Intensive reading decision tree: XG Boost: an extensible tree lifting system.
? For a given data set D with n training samples and m features, the used tree integration model (see "tree integration model" in the figure) uses the sum function of k degrees (formula 1 in the figure below) to predict the output (addition model).
? The tree integration model based on the objective function formula in 2. 1 (corresponding to formula 2 in this paper) contains functions as parameters, which cannot be optimized by the traditional Euclidean space optimization method. So the model is trained by addition (forward step-by-step algorithm). Miss y? _i(t) is the prediction of the i-th instance in the t iteration. Add a new ft to minimize the following objectives. The objective function expression is:
? For the optimization of this function, XGBoost uses Taylor expansion. Different from GDBT, XGBoost uses Taylor quadratic expansion. Remove the constant term (as shown in the figure below) and finally get the simplified function (loss function), as shown in the figure below.

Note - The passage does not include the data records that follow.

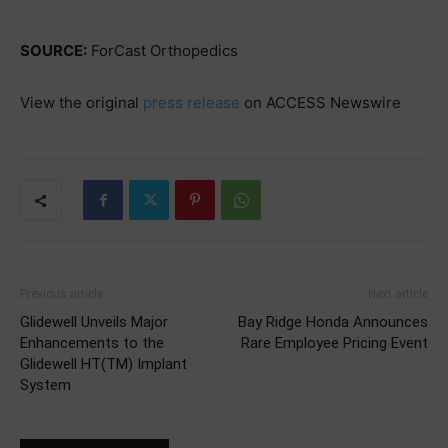
SOURCE:
ForCast Orthopedics
View the original
press release
on ACCESS Newswire
Previous article
Next article
Glidewell Unveils Major
Bay Ridge Honda Announces
Enhancements to the
Rare Employee Pricing Event
Glidewell HT(TM) Implant
System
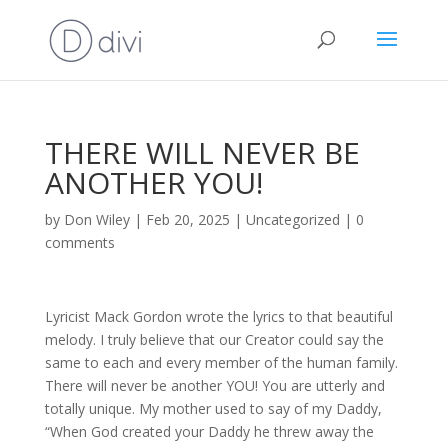
THERE WILL NEVER BE
ANOTHER YOU!
by
Don Wiley
|
Feb 20, 2025
|
Uncategorized
|
0
comments
Lyricist Mack Gordon wrote the lyrics to that beautiful
melody. I truly believe that our Creator could say the
same to each and every member of the human family.
There will never be another YOU! You are utterly and
totally unique. My mother used to say of my Daddy,
“When God created your Daddy he threw away the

? Define the Q function to map the input X to a leaf node, and then define the sample set on each leaf node J as
? In addition to adjusting the target, two other techniques are used to further prevent over-fitting.
? When building trees and looking for split points, we need to pay attention to two problems: what features (dimensions) to cut and what thresholds to cut in the selected features (dimensions).
? List all possible divisions on all features. Accurate greedy algorithm starts from the root node of the tree and enumerates all available features of each leaf node. It is pointed out that in order to be more efficient, the algorithm must first sort the data according to the eigenvalues and access the data in order to enumerate the gradient statistics of structural scoring in the scoring formula. (That is, write a two-level loop to exhaust these two parameters and try them one by one to maintain the optimal segmentation scheme. )
? This algorithm needs exhaustive data, and it can't be done effectively when the data can't be completely loaded into memory (the feature quantity is large and the device doesn't support it).
? In bucket operation, the algorithm will first propose candidate segmentation points according to the percentile of feature distribution. Continuous features are mapped into buckets divided by these candidate points, and statistical information is aggregated. According to the summarized statistical data, find the optimal solution in the scheme. (Calculate the statistical information in each bucket, and you can get the optimal splitting income value of the optimal splitting point. )
? Quantile histogram is used to approximately calculate quantiles, so as to approximately obtain a specific query. Random mapping is used to project the data stream into a small storage space as a summary of the whole data stream. The summary data stored in this small space (the minimum and maximum values in the original sequence need to be maintained) is called Sketch, which can be used to approximately answer a specific query.
? Add a default direction for each tree node, so that the model can automatically learn the default division direction of missing data. In each segmentation, the missing value is divided into the left node and the right node respectively. By calculating the score and comparing which of the two segmentation methods is better, the best default segmentation direction will be learned for the missing value of each feature.
? XGBoost adds a penalty term to the objective function, which greatly enhances the generalization ability of the model, supports the downsampling of rows and columns, and optimizes the calculation speed.
? What is more interesting is the sparse value processing, which makes the model learn automatically, divides nodes by default, and selects the best.